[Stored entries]
Start of Block

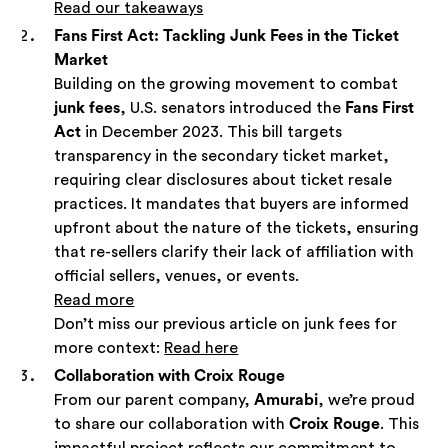
Read our takeaways
Fans First Act: Tackling Junk Fees in the Ticket
Market
Building on the growing movement to combat
junk fees
, U.S. senators introduced the
Fans First
Act
in December 2023. This bill targets
transparency in the secondary ticket market,
requiring clear disclosures about ticket resale
practices. It mandates that buyers are informed
upfront about the nature of the tickets, ensuring
that re-sellers clarify their lack of affiliation with
official sellers, venues, or events.
Read more
Don’t miss our previous article on junk fees for
more context:
Read here
Collaboration with Croix Rouge
From our parent company,
Amurabi
, we’re proud
to share our collaboration with
Croix Rouge
. This
impactful project reflects our commitment to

End of Block

[BRIEF]
Which lines run from the one holding "Fans First Act: Tackling" through the end of the data? Write them out exactly, ends included, and add nothing.

[ANSWER FOR THIS EXERCISE]
Fans First Act: Tackling Junk Fees in the Ticket
Market
Building on the growing movement to combat
junk fees
, U.S. senators introduced the
Fans First
Act
in December 2023. This bill targets
transparency in the secondary ticket market,
requiring clear disclosures about ticket resale
practices. It mandates that buyers are informed
upfront about the nature of the tickets, ensuring
that re-sellers clarify their lack of affiliation with
official sellers, venues, or events.
Read more
Don’t miss our previous article on junk fees for
more context:
Read here
Collaboration with Croix Rouge
From our parent company,
Amurabi
, we’re proud
to share our collaboration with
Croix Rouge
. This
impactful project reflects our commitment to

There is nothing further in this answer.